The image it produces can't render Zalgo either https://imgur.com/a/pOUu7m1


That pull request needs tests.


I love how it just blithely takes on another dependency too. This is all too common in JS dev unfortunately… never implement something yourself if you can take on another useless dependency instead.


Conversely, you don’t have to reinvent the wheel of parsing XML and all the nuances that come with that if you use a tried and tested library.

I see your point and agree with the general sentiment, but this is no leftpad.


Strictly speaking "he@1.2.0" was already present, drug in transitively by something else, that's why the yarn.lock folded the older version into the existing checksum

I came very close to commenting on the PR, but since it was pointed out elsewhere that the fix was to the wrong file, I suspected it was going to be closed wontfix anyway


> never implement something yourself if you can take on another useless dependency instead.

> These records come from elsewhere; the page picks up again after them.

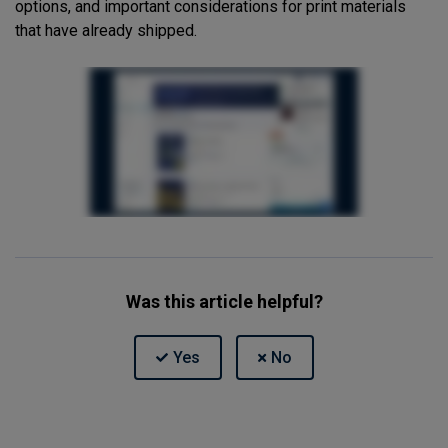
options, and important considerations for print materials
that have already shipped.
Was this article helpful?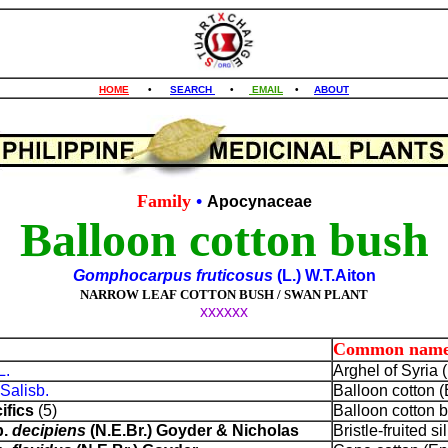
HOME
•
SEARCH
•
EMAIL
•
ABOUT
Family
•
Apocynaceae
Balloon cotton bush
Gomphocarpus fruticosus
(L.) W.T.Aiton
NARROW LEAF COTTON BUSH / SWAN PLANT
xxxxxx
Common name
L.
Arghel of Syria (
Salisb.
Balloon cotton (
ifics
(5)
Balloon cotton 
p.
decipiens
(N.E.Br.) Goyder & Nicholas
Bristle-fruited s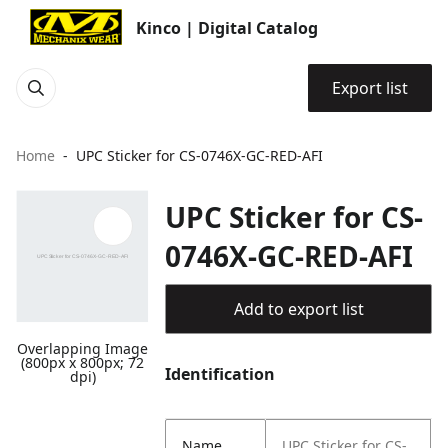
Kinco | Digital Catalog
Export list
Home
UPC Sticker for CS-0746X-GC-RED-AFI
UPC Sticker for CS-
0746X-GC-RED-AFI
Add to export list
Overlapping Image
(800px x 800px; 72
Identification
dpi)
Name
UPC Sticker for CS-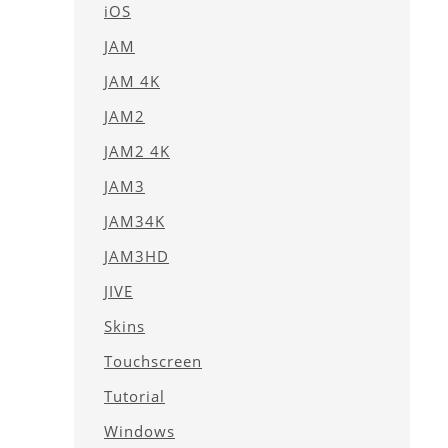
iOS
JAM
JAM 4K
JAM2
JAM2 4K
JAM3
JAM34K
JAM3HD
JIVE
Skins
Touchscreen
Tutorial
Windows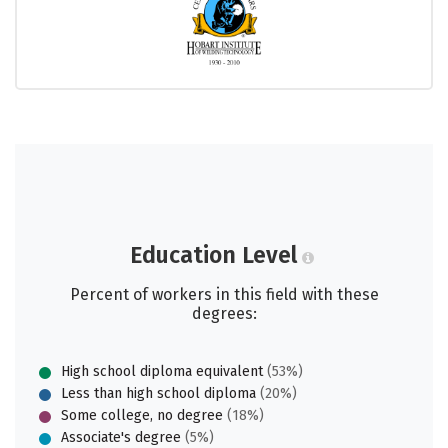
Education Level
Percent of workers in this field with these
degrees:
High school diploma equivalent
(53%)
Less than high school diploma
(20%)
Some college, no degree
(18%)
Associate's degree
(5%)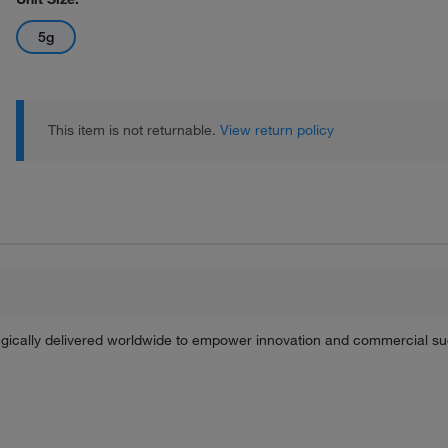
5g
This item is not returnable.
View return policy
tegically delivered worldwide to empower innovation and commercial s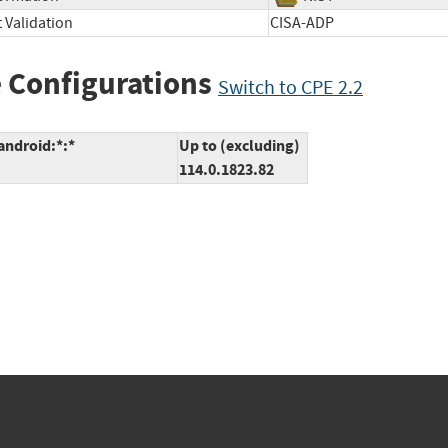
 Validation
CISA-ADP
 Configurations
Switch to CPE 2.2
android:*:*
Up to (excluding)
114.0.1823.82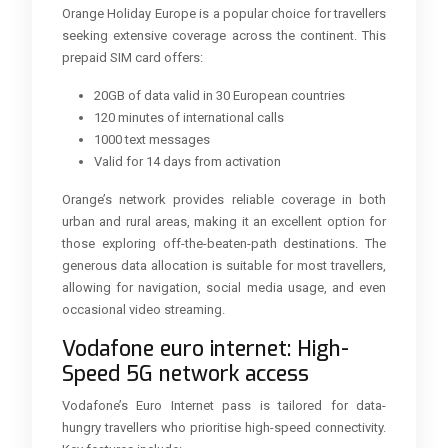
Orange Holiday Europe is a popular choice for travellers
seeking extensive coverage across the continent. This
prepaid SIM card offers:
20GB of data valid in 30 European countries
120 minutes of international calls
1000 text messages
Valid for 14 days from activation
Orange’s network provides reliable coverage in both
urban and rural areas, making it an excellent option for
those exploring off-the-beaten-path destinations. The
generous data allocation is suitable for most travellers,
allowing for navigation, social media usage, and even
occasional video streaming.
Vodafone euro internet: High-
Speed 5G network access
Vodafone’s Euro Internet pass is tailored for data-
hungry travellers who prioritise high-speed connectivity.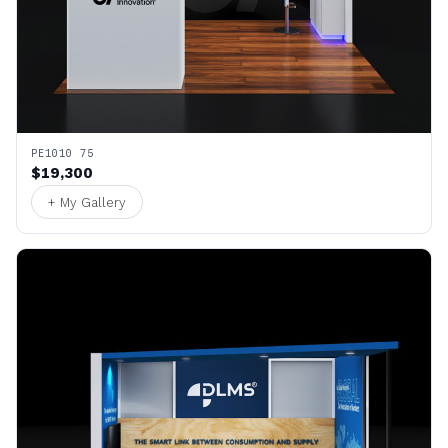
PE1010 75
$19,300
+ My Gallery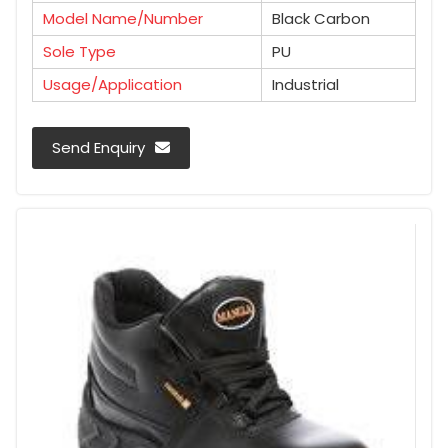
Model Name/Number
Black Carbon
Sole Type
PU
Usage/Application
Industrial
Send Enquiry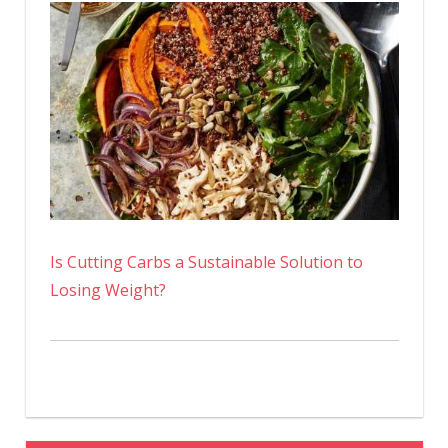
Is Cutting Carbs a Sustainable Solution to
Losing Weight?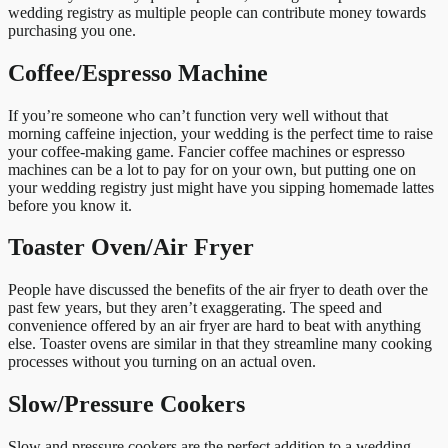
wedding registry as multiple people can contribute money towards
purchasing you one.
Coffee/Espresso Machine
If you’re someone who can’t function very well without that
morning caffeine injection, your wedding is the perfect time to raise
your coffee-making game. Fancier coffee machines or espresso
machines can be a lot to pay for on your own, but putting one on
your wedding registry just might have you sipping homemade lattes
before you know it.
Toaster Oven/Air Fryer
People have discussed the benefits of the air fryer to death over the
past few years, but they aren’t exaggerating. The speed and
convenience offered by an air fryer are hard to beat with anything
else. Toaster ovens are similar in that they streamline many cooking
processes without you turning on an actual oven.
Slow/Pressure Cookers
Slow and pressure cookers are the perfect addition to a wedding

So...your argument is that XML parsing/decoding is useless/too easy and every project should reimplement an XML parser/decoder?

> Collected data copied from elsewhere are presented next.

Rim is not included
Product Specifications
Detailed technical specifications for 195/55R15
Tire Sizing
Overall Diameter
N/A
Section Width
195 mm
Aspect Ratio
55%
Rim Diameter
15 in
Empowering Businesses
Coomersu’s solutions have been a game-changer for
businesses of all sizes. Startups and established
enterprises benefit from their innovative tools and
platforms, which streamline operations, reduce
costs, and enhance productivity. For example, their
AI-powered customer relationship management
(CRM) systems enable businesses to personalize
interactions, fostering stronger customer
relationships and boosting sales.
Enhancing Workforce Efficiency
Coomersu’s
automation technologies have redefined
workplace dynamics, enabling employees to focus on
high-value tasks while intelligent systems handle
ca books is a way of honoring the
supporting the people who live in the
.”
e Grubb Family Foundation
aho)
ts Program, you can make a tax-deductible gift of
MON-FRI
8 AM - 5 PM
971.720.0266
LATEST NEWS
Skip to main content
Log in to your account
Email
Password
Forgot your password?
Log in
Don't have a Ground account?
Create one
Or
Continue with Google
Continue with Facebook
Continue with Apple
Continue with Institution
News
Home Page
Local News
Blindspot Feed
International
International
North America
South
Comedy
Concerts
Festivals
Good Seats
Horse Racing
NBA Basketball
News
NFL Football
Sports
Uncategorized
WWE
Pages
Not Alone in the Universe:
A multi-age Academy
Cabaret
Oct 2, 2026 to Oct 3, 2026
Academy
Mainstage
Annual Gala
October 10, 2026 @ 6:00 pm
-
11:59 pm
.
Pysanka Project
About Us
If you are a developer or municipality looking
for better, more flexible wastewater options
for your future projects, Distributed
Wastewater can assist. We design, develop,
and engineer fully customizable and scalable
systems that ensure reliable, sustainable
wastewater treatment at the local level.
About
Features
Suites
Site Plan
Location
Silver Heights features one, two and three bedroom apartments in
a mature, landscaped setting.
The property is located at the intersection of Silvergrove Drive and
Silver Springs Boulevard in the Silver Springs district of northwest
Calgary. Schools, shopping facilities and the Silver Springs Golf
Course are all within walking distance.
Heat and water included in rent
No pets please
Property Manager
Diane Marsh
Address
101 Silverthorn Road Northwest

If so, I have 0% trust in your judgement.


They're not doing arbitrary parsing, they just need the ability to un-escape XML characters for a particular case. I'd be shocked if (after all the abstraction) the `he` library didn't just have a single function which does that. I'd prefer just seeing how `he` does it and implementing it myself.

Moreover, they're already using a `fast-xml-parser` for doing XML parsing. Presumably it doesn't have an unescape function, so they're taking on a dependency on another XML parser (and keeping the old one!) just to get the one function.


he is for HTML(/XML) encoding.

It's kinda dumb that fast-xml-parser doesn't full parse the XML and leave content+attribute values in raw forms.

The docs for fast-xml-parser show how to combine it and he.

Had they done that, they wouldn't have this bug that completely breaks the SQS client for me.


lol no even a single test in the PR which supposedly fixes this.


Oh hey, another person making a pipeline for EHR records. I wonder how many of these have been remade by now.